Ce qui se passe réellement
Le 22 mars 2026, un avion d’Air Canada a été impliqué dans un accident à l’aéroport de LaGuardia, tuant deux pilotes. Le lendemain, Rousseau a publié une vidéo de condoléances, mais le contenu était presque entièrement en anglais, ne laissant place qu’à un timide « bonjour » et un « merci » en français. Cette maladresse a déclenché une tempête politique, avec plus de 80 plaintes déposées auprès du Commissariat aux langues officielles.
Pourquoi cela dérange
La réaction du gouvernement a été immédiate. Le Premier ministre Mark Carney a exprimé sa « déception » face à ce manque de respect pour la langue française, tandis que la ministre des Affaires étrangères, Anita Anand, a rappelé que le Canada est un pays bilingue.

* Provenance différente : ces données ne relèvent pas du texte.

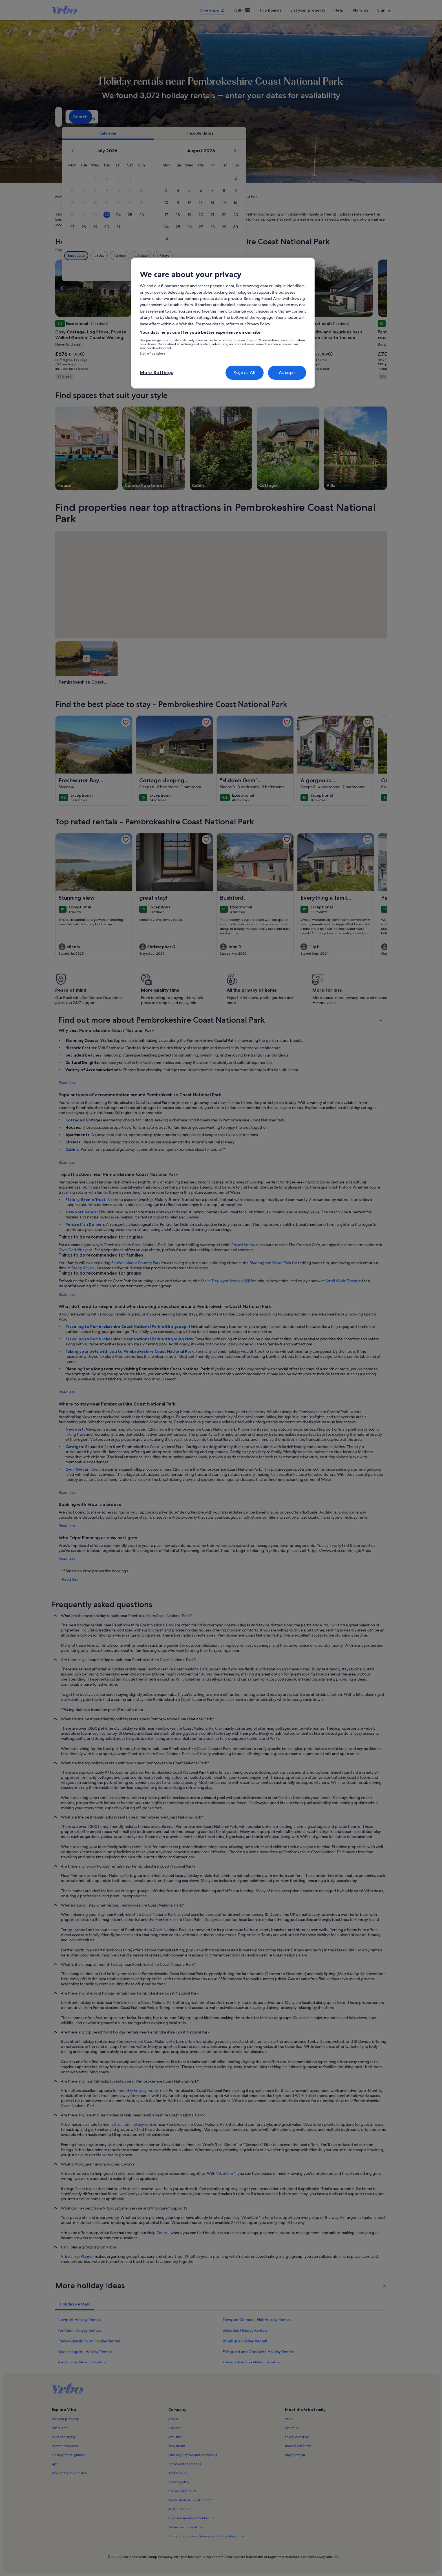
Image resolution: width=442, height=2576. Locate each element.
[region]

Rousseau a tenté de se défendre en expliquant qu’il avait suivi des cours de français, mais visiblement, cela n’a pas suffi. La question se pose : est-ce vraiment acceptable pour un PDG d’une entreprise canadienne de ne pas maîtriser la langue officielle du pays ?
Ce que cela implique concrètement
La démission de Rousseau, prévue pour septembre 2026, soulève des questions sur la place du français dans les entreprises canadiennes. Les tensions autour de la langue française ne sont pas nouvelles, mais cet incident met en lumière une réalité inquiétante : le français est souvent relégué au second plan, même dans des institutions censées le promouvoir.
Lecture satirique
Il est ironique de constater que, dans un pays qui prône le multiculturalisme et le respect des deux langues officielles, un dirigeant peut se permettre de parler presque uniquement anglais. Cela rappelle les discours politiques où l’on promet le respect des droits linguistiques tout en agissant de manière diamétralement opposée. Rousseau a peut-être pensé qu’un « bonjour » et un « merci » suffiraient à apaiser les esprits. Spoiler alert : ça n’a pas marché.

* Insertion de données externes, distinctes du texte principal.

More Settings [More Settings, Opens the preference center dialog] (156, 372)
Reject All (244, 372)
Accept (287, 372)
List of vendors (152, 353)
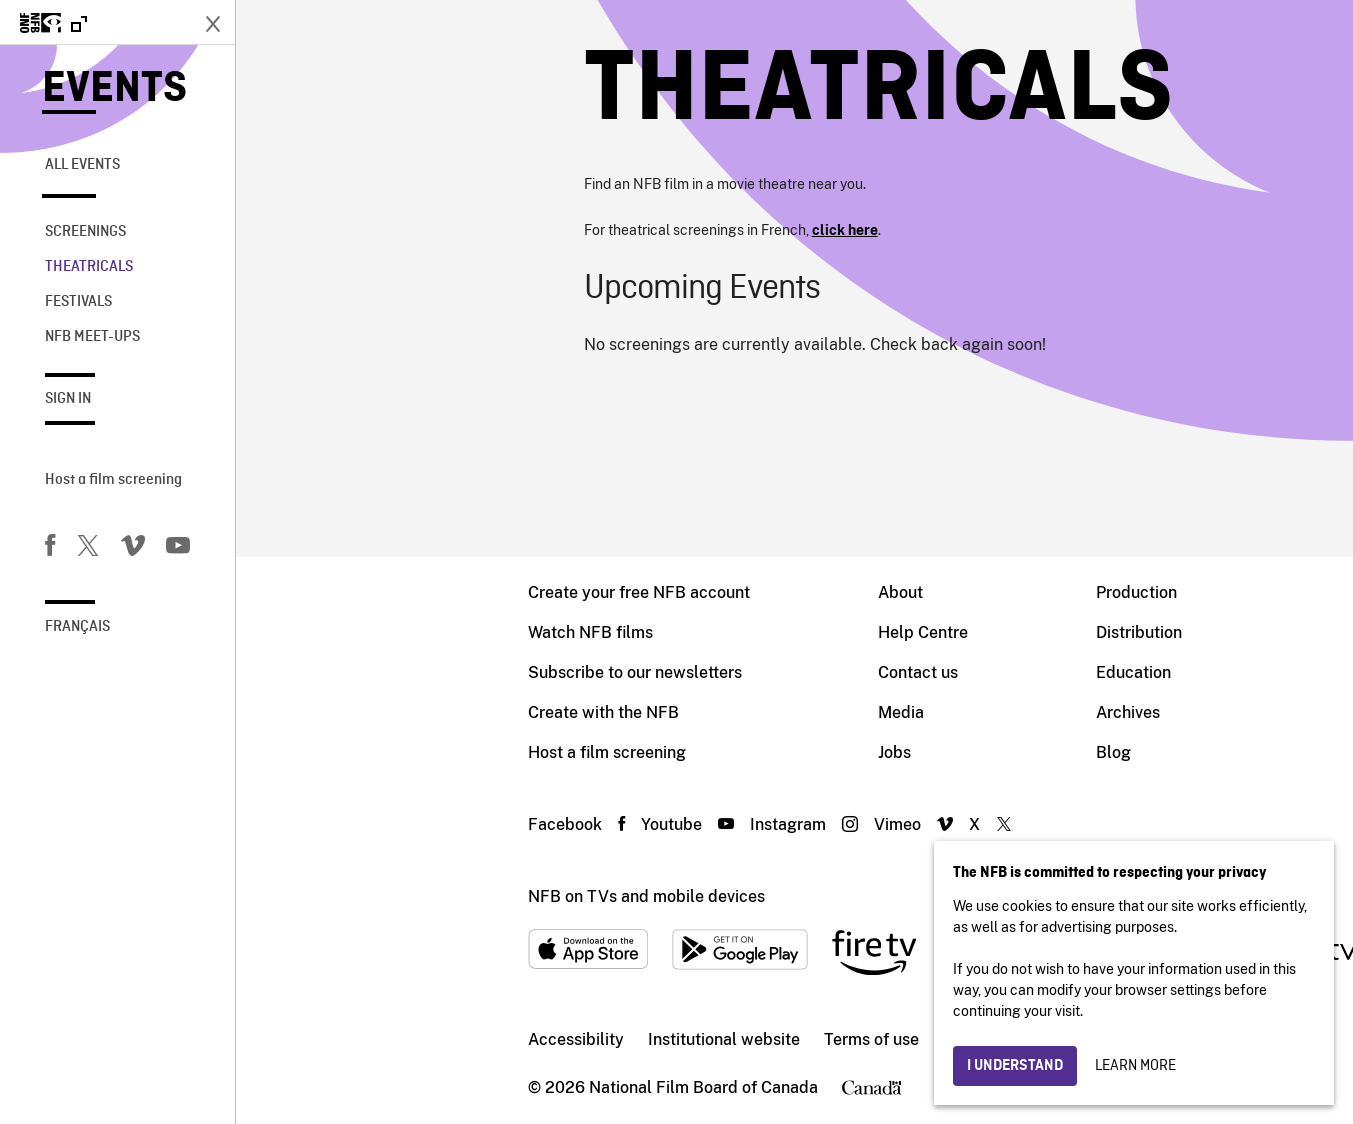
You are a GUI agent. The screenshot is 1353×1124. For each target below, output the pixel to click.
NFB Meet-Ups (92, 337)
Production (900, 592)
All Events (82, 165)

Effet miroir international
Ce cas n’est pas isolé. À l’échelle mondiale, des dirigeants se permettent d’ignorer les langues et cultures locales, souvent au profit d’un anglicisme envahissant. Que ce soit aux États-Unis, où l’anglais est roi, ou en Russie, où la langue est utilisée comme outil de pouvoir, l’ignorance des autres langues est un symptôme d’une dérive autoritaire plus large.
À quoi s’attendre
Avec la pression croissante pour un leadership bilingue, Air Canada devra sérieusement réfléchir à ses critères de sélection pour le prochain PDG. La capacité à parler français ne sera pas seulement un atout, mais un impératif. Sinon, qui sait ? Peut-être qu’un jour, le français sera considéré comme une langue « facultative » dans le pays.